Suecia ha inaugurado su primera prisión para menores, parte de un plan para habilitar tres centros carcelarios destinados a jóvenes condenados por delitos graves. Esta medida busca reducir la participación de adolescentes en hechos ilícitos. Las celdas, de unos 10 metros cuadrados, contarán con cama, televisión, escritorio y baño privado, con un enfoque en la educación para evitar reincidencias.

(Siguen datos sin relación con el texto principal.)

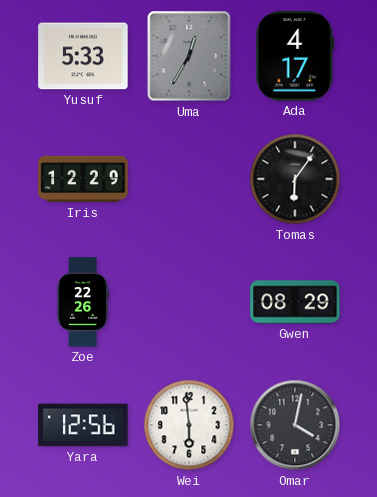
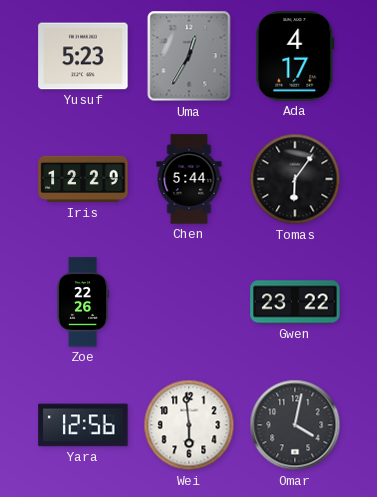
Yusuf: 5:33 -> 5:23
Chen: none -> 5:44
Gwen: 08:29 -> 23:22
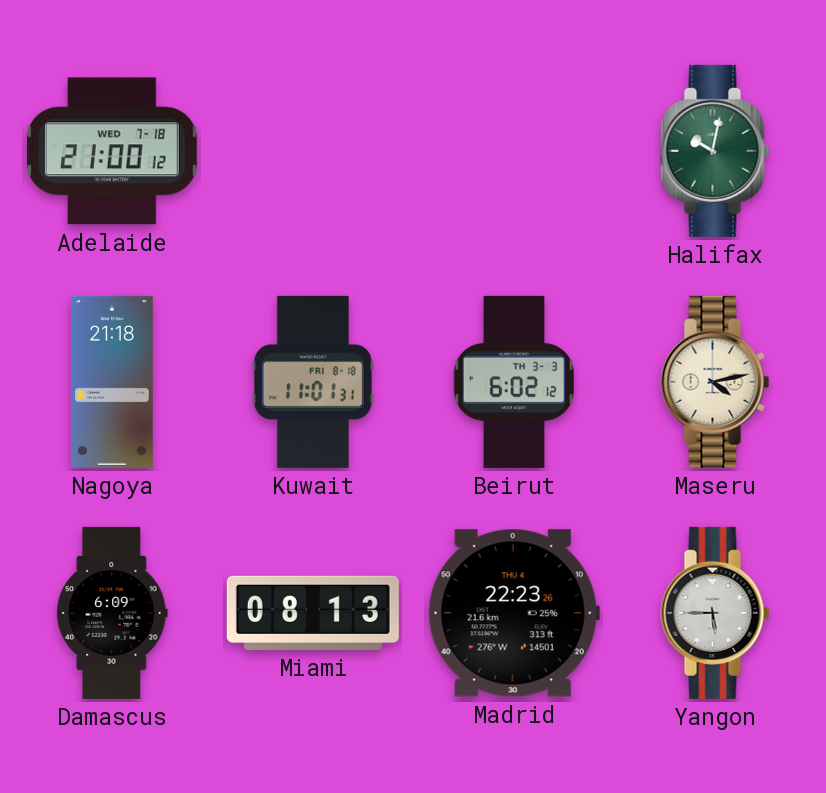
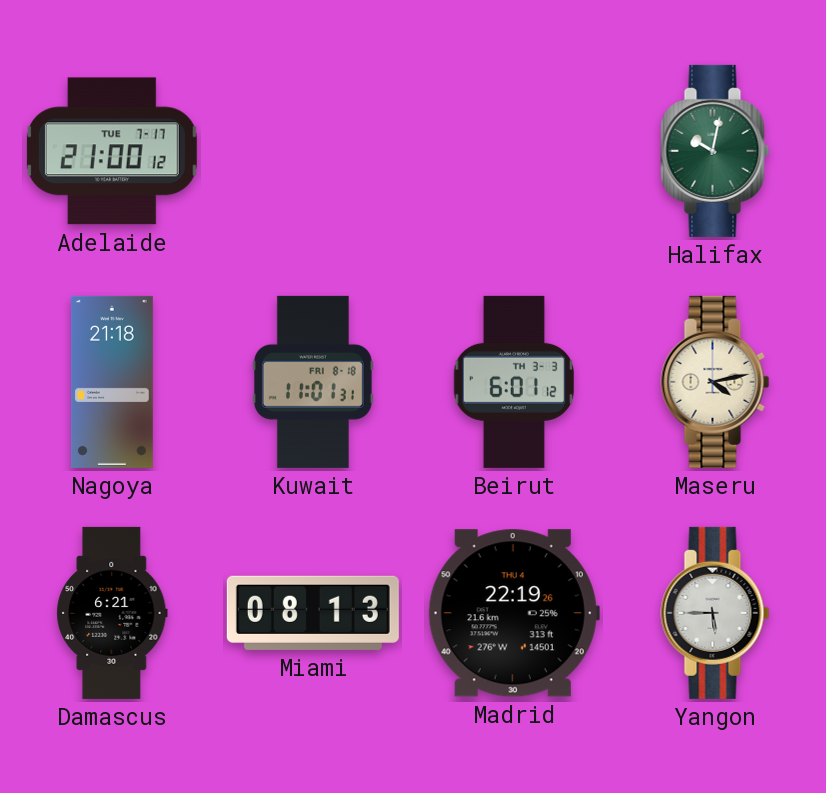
Adelaide date: WED 7-18 -> TUE 7-17
Beirut: 6:02 -> 6:01
Damascus: 6:09 -> 6:21
Madrid: 22:23 -> 22:19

El país enfrenta una creciente crisis de seguridad, con un aumento de tiroteos y atentados con bombas. La delincuencia organizada mueve alrededor de 20 mil millones de dólares anuales, destacándose el tráfico de drogas, fraudes y robos a gran escala. Preocupa especialmente el reclutamiento de menores a través de redes sociales para cometer ataques.
Las redes criminales, con 17.500 integrantes activos y casi 50.000 asociados, operan en los países nórdicos, reclutando a menores de entre 11 y 15 años. El año pasado, 52 menores de 15 años estuvieron involucrados en juicios por sospecha de asesinato o intento de asesinato. El 15 de junio, el Parlamento sueco debatirá la propuesta de bajar la edad de imputabilidad de 15 a 13 años, lo que convertiría a Suecia en el primer país europeo con la edad penal mínima más baja.